ドスパラタブレットA07I-D15A Nexus 7
総合 8893 12682
CPU 3275 6264
GPU 3282 3696
RAM 1478 1854
I/O 858 868

 なお、「Twonky Beam」(Versionは最新の3.3.1-89)は、同ストアにあったのでダウンロードして試したところ、一般的なH.264/フルHDの動画はスムーズに再生できたものの、nasneに録画した地デジの映像は「再生できませんでした。」と表示され再生できなかった。

Topnow Marketのトップ画面
Topnow Market/アプリ
Topnow Market/Playストアのアプリはダウンロードできない

 余談になるが、最近、入出力デバイスを持たないスティックタイプのAndroid機が出回っている。HDMIで液晶TVへ接続し、マウスやキーボードを加えることによって、PCを扱うようにAndroid機を操作できるデバイスだ。ただAndroid 4.1に対応したものは少なく価格も1万円近い。
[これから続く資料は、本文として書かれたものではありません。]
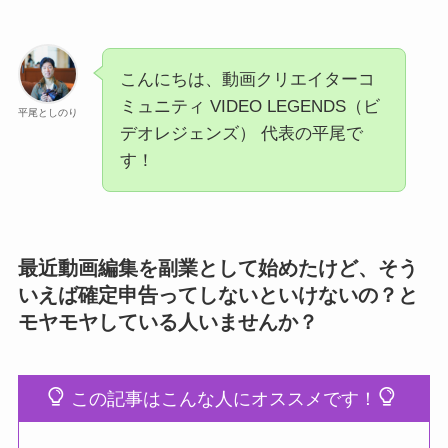
こんにちは、動画クリエイターコ
ミュニティ VIDEO LEGENDS（ビ
平尾としのり
デオレジェンズ） 代表の平尾で
す！
最近動画編集を副業として始めたけど、そう
いえば確定申告ってしないといけないの？と
モヤモヤしている人いませんか？
この記事はこんな人にオススメです！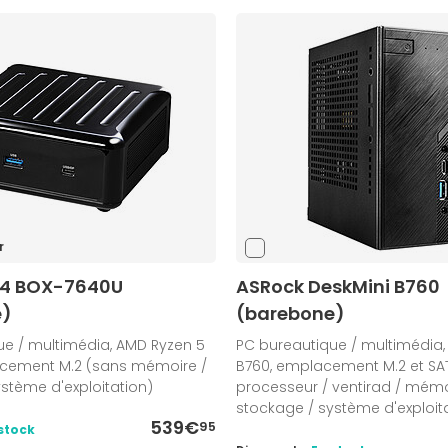
r
X4 BOX-7640U
ASRock DeskMini B760
e)
(barebone)
ue / multimédia, AMD Ryzen 5
PC bureautique / multimédia, 
cement M.2 (sans mémoire /
B760, emplacement M.2 et SAT
stème d'exploitation)
processeur / ventirad / mémo
stockage / système d'exploit
539€
95
stock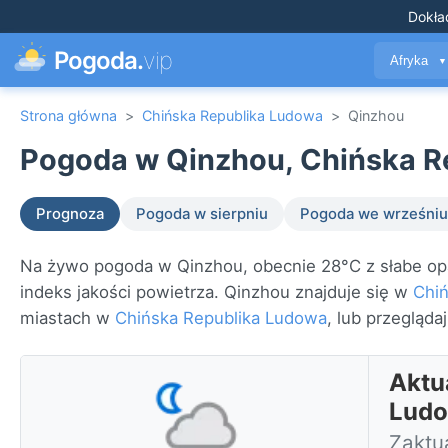
Dokła
Pogoda.
vip
Afryka
▼
Strona główna
>
Chińska Republika Ludowa
>
Qinzhou
Pogoda w Qinzhou, Chińska R
Prognoza
Pogoda w sierpniu
Pogoda we wrześniu
Na żywo pogoda w Qinzhou, obecnie 28°C z słabe opa
indeks jakości powietrza. Qinzhou znajduje się w
Chi
miastach w
Chińska Republika Ludowa
, lub przegląda
Aktu
Lud
Zaktua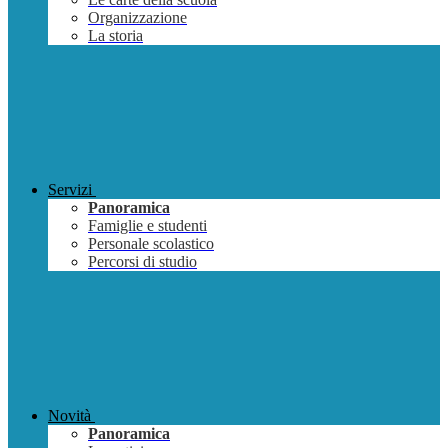
Organizzazione
La storia
Servizi
Panoramica
Famiglie e studenti
Personale scolastico
Percorsi di studio
Novità
Panoramica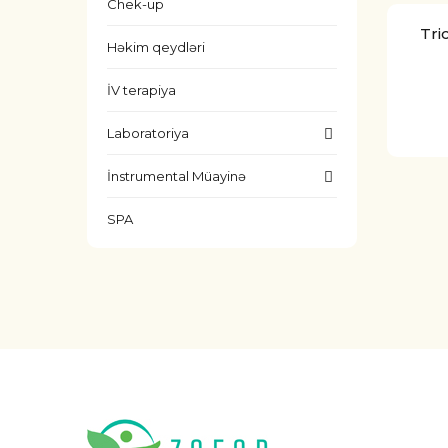
Chek-up
Tri
Həkim qeydləri
İV terapiya
Laboratoriya
İnstrumental Müayinə
SPA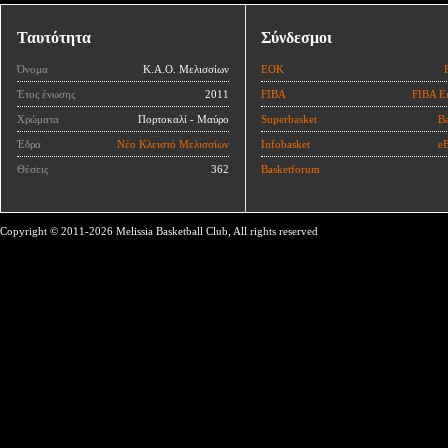
Ταυτότητα
Σύνδεσμοι
Όνομα
Κ.Α.Ο. Μελισσίων
ΕΟΚ
Έτος ένωσης
2011
FIBA
FIBA E
Χρώματα
Πορτοκαλί - Μαύρο
Superbasket
Ba
Έδρα
Νέο Κλειστό Μελισσίων
Infobasket
eB
Θέσεις
362
Basketforum
Copyright © 2011-2026 Melissia Basketball Club, All rights reserved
 そう考えると、本機の存在は結構面白いポジションであり、ゆったり使う時にはMini HDMI出力やMini USB(ホスト)ケーブルを使い、液晶TVや(できればUSBタイプのワイヤレス型)のキーボード/マウスに接続しPCのように扱え、ごろ寝しながら片手で使う時はタブレットとして……と、2通りの楽しみ方ができ、それでいてスティック型と価格もさほど変わらない。つまり一石二鳥と言うわけだ。

HDMI出力の設定画面。デュアルディスプレイや自動切り替えのオン/オフを設定
「HDMISwitch」では、HDMIからの出力解像度も指定して切り替えられる
付属の「Mini USB→USB(ホスト)ケーブル」でマウスを接続。同様にキーボードも接続可能

 以上のようにドスパラ「ドスパラタブレットA07I-D15A」は、7型のIPSパネルとデュアルコア/1.5HGzのプロセッサを搭載した、1万円を切るAndroid 4.1タブレットだ。ストレージは8GBと少ないものの、microSDカードスロットやMini HDMIなど、Nexus 7にはなかった機能を持っているのは魅力的だ。

 ただし、アプリのダウンロードはPlayストア非対応でTopnow Marketに限定されるため、入手可能なものは限られる。この点さえ気にならなければコストパフォーマンス抜群の1台と言えるだろう。